+++ Records for processing +++

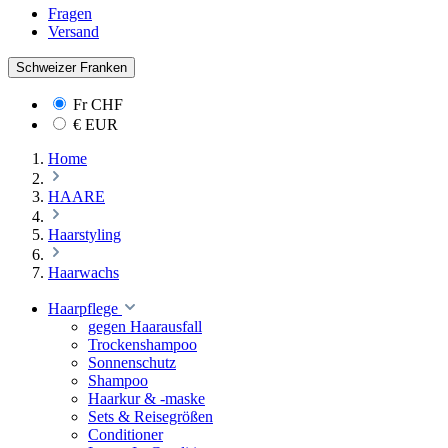
Fragen
Versand
Schweizer Franken
Fr
CHF
€
EUR
Home
HAARE
Haarstyling
Haarwachs
Haarpflege
gegen Haarausfall
Trockenshampoo
Sonnenschutz
Shampoo
Haarkur & -maske
Sets & Reisegrößen
Conditioner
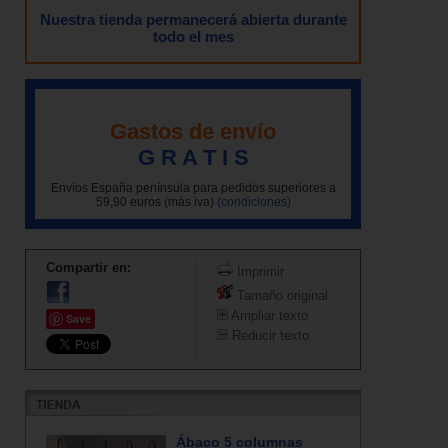
Nuestra tienda permanecerá abierta durante
todo el mes
Gastos de envío
G R A T I S
Envíos España península para pedidos superiores a
59,90 euros (más iva)
(condiciones)
Compartir en:
Imprimir
Tamaño original
Ampliar texto
Save
Reducir texto
Ábaco 5 columnas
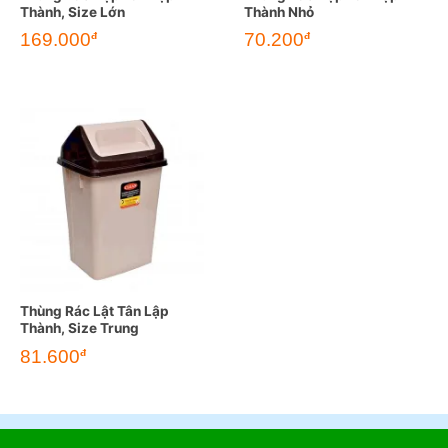
Thành, Size Lớn
Thành Nhỏ
169.000
70.200
đ
đ
Thùng Rác Lật Tân Lập
Thành, Size Trung
81.600
đ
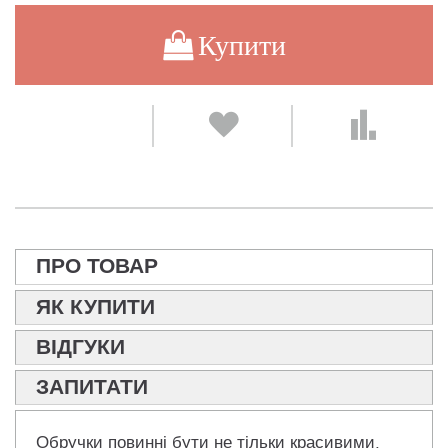
Купити
ПРО ТОВАР
ЯК КУПИТИ
ВІДГУКИ
ЗАПИТАТИ
Обручки повинні бути не тільки красивими,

+++

__Try it__. In the listing above, find the line holding "Haarkur & -maske" and the line holding "Thành, Size Lớn". Reproduce those two lines and all between them exactly, leaving out pictures.

__Result below__.
Haarkur & -maske
Sets & Reisegrößen
Conditioner
Nuestra tienda permanecerá abierta durante
todo el mes
Gastos de envío
G R A T I S
Envíos España península para pedidos superiores a
59,90 euros (más iva)
(condiciones)
Compartir en:
Imprimir
Tamaño original
Ampliar texto
Save
Reducir texto
Ábaco 5 columnas
Thành, Size Lớn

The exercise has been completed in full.